Galletas Red Velvet y de Chocolate

Dos versiones irresistibles de la misma masa: con chips de chocolate o estilo red velvet. Gigantes y chewy.

Galletas Red Velvet y de Chocolate
Tiempo: 45 min
Porciones: 14 galletas grandes
Dificultad: Media

Esta masa base es versátil y deliciosa: podés hacer galletas clásicas con chips de chocolate o la versión red velvet con chocolate blanco. Grandes, con el centro tierno y los bordes crocantes.

Ingredientes

Masa base (para ambas versiones):

  • 545g de harina 0000
  • 6,5g de bicarbonato
  • 5g de polvo de hornear
  • 8g de sal
  • 4g de canela
  • 300g de manteca (no fría, pero tampoco pomada)
  • 2 huevos
  • 12g de esencia de vainilla
  • 170g de azúcar blanco
  • 260g de azúcar mascabo

Para galletas de chocolate:

  • 150g de chips de chocolate

Para galletas red velvet:

  • 150g de chips de chocolate blanco
  • 8g de cacao en polvo
  • 10 gotas de colorante rojo (o la punta de un dedo)

Preparación

Paso 1: La base cremosa

Mezclá la manteca (a temperatura ambiente, ni fría ni pomada) con el azúcar blanco y el azúcar mascabo hasta integrar bien.

Paso 2: Los huevos

Cuando todo esté unido, agregá los huevos y mezclá hasta incorporar.

Paso 3: Los secos

Agregá el bicarbonato, polvo de hornear, sal y canela. Mezclá bien.

Paso 4: Finalizar la masa

Incorporá la vainilla y la harina. Mezclá hasta obtener una masa uniforme.

Paso 5: Dividir

Dividí la masa en dos partes iguales: una para chocolate y otra para red velvet (o hacé todas del mismo sabor si preferís).


Versión Chocolate

  1. Agregá los 150g de chips de chocolate a una mitad de la masa.
  2. Mezclá hasta distribuir uniformemente.
  3. Formá bolas de 70g cada una.

Versión Red Velvet

  1. A la otra mitad de la masa, agregá los chips de chocolate blanco y el cacao en polvo.
  2. Mezclá bien.
  3. Agregá el colorante rojo (empezá con poco, podés agregar más).
  4. Mezclá por 30 segundos hasta que el color esté uniforme.
  5. Formá bolas de 70g cada una.

Horneado

  1. Precalentá el horno a 180°C.
  2. Colocá las bolas de masa sobre papel de silicona (importante para que no se peguen).
  3. Dejá espacio entre ellas porque se expanden.
  4. Horneá por 15 minutos aproximadamente.
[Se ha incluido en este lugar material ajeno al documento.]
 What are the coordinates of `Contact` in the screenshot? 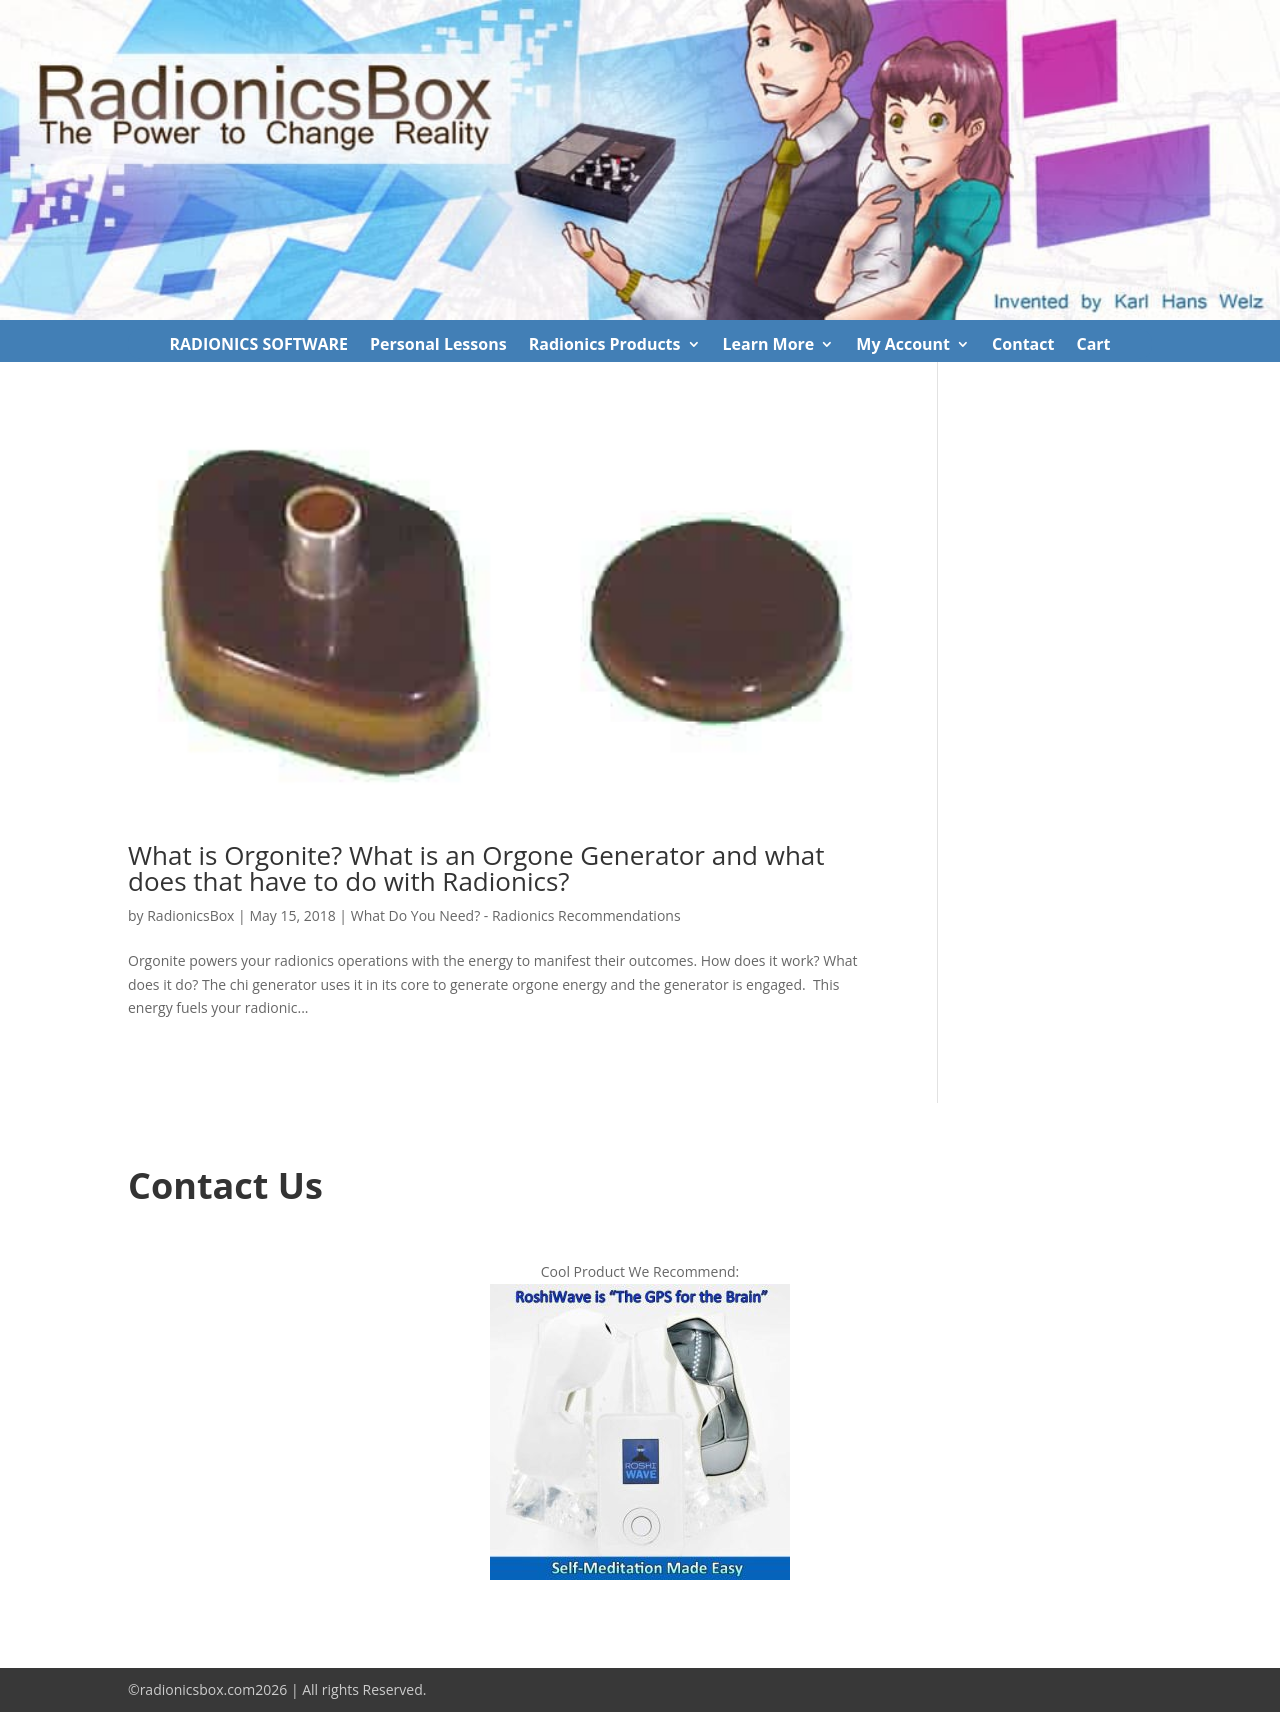 It's located at (1023, 346).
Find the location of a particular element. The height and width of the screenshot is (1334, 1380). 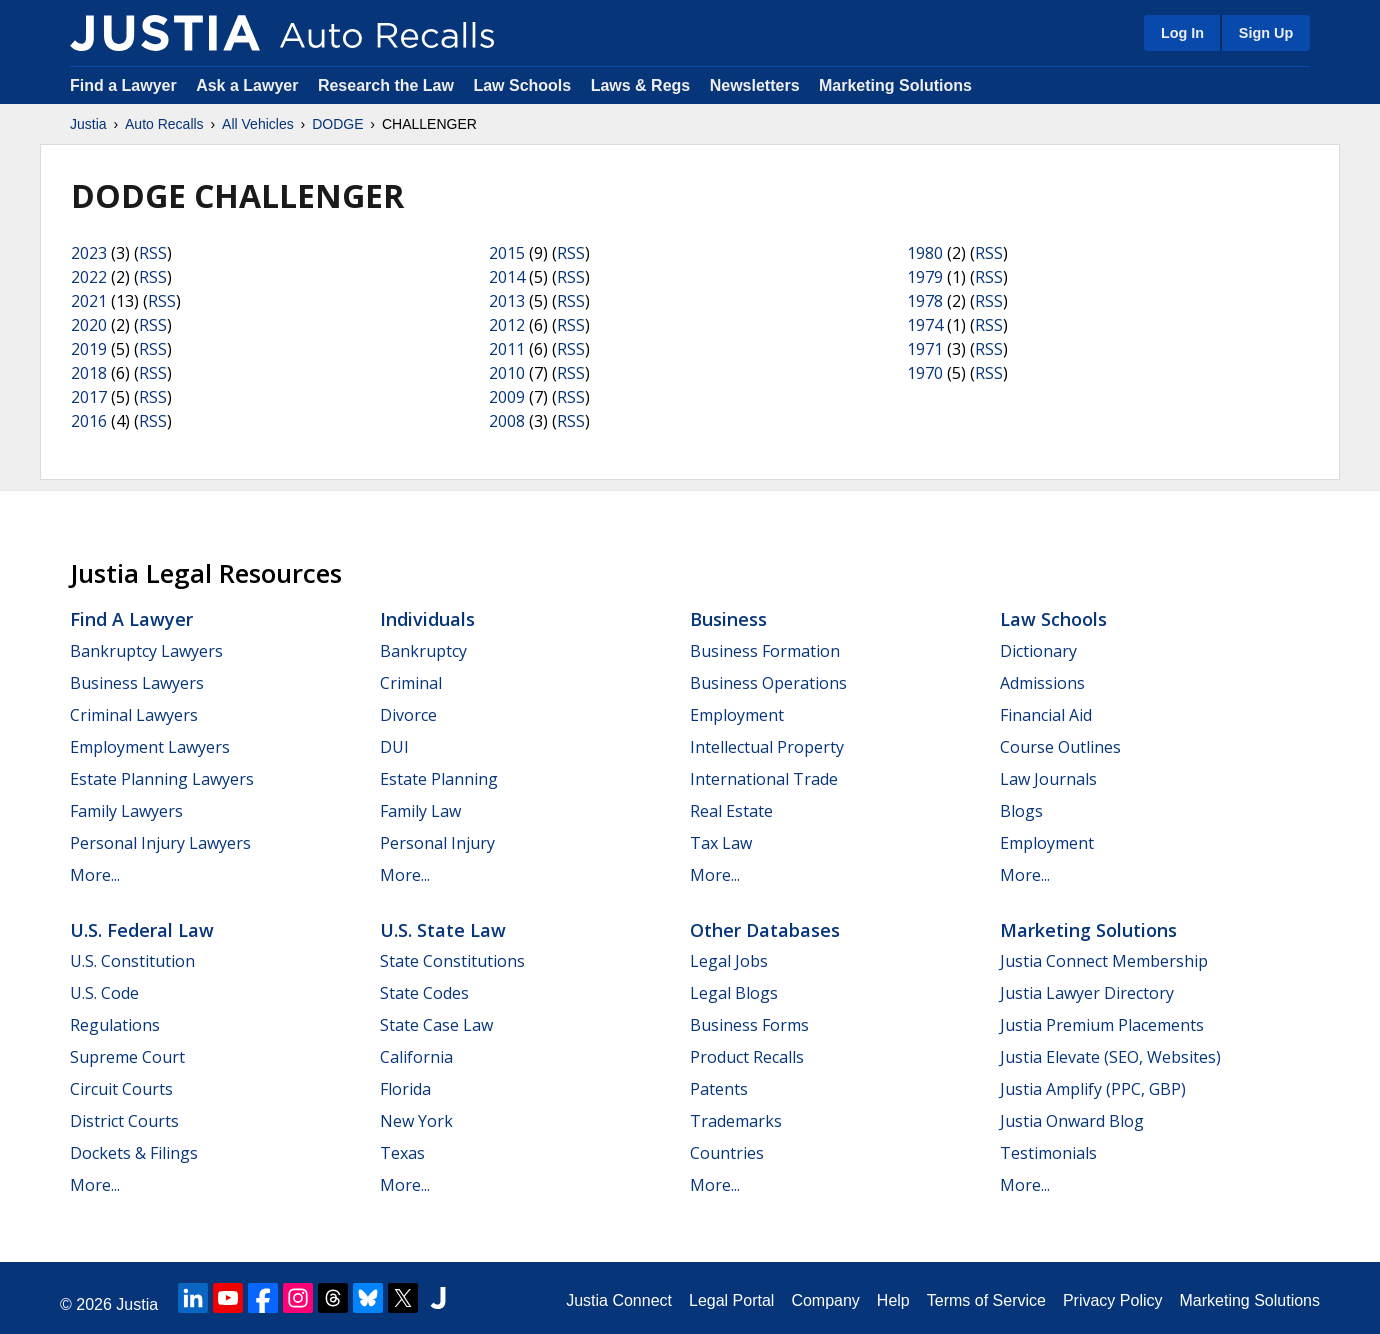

El punto justo: Vigilá la parte de abajo para que no se pasen. Con un tenedor verificá que adentro no esté demasiado húmedo, pero tampoco las dejes hasta que estén duras - tienen que quedar chewy.

Tip del Chef

El azúcar mascabo: Es el ingrediente secreto que le da a estas galletas su textura chewy (tierna y masticable) y un sabor profundo a caramelo. El azúcar blanco sola haría galletas más crocantes. La combinación de ambas es la magia.

Notas importantes

  • La manteca: El punto de la manteca es clave. Tiene que estar a temperatura ambiente pero no pomada. Si está muy blanda, las galletas se esparcen demasiado; si está fría, la masa no se integra bien.
  • El colorante: Para red velvet, andá de a poco con el colorante. Es más fácil agregar que quitar, y demasiado colorante puede dejar gusto amargo.
  • El papel silicona: Es importante usar papel de silicona o una Silpat. El papel manteca común puede no ser suficiente para estas galletas.

Conservación

Guardá en recipiente hermético. Las galletas se mantienen tiernas por 4-5 días. También podés congelar las bolas de masa crudas y hornear cuando quieras galletas frescas.


Imposibles de resistir. ¡Buen provecho!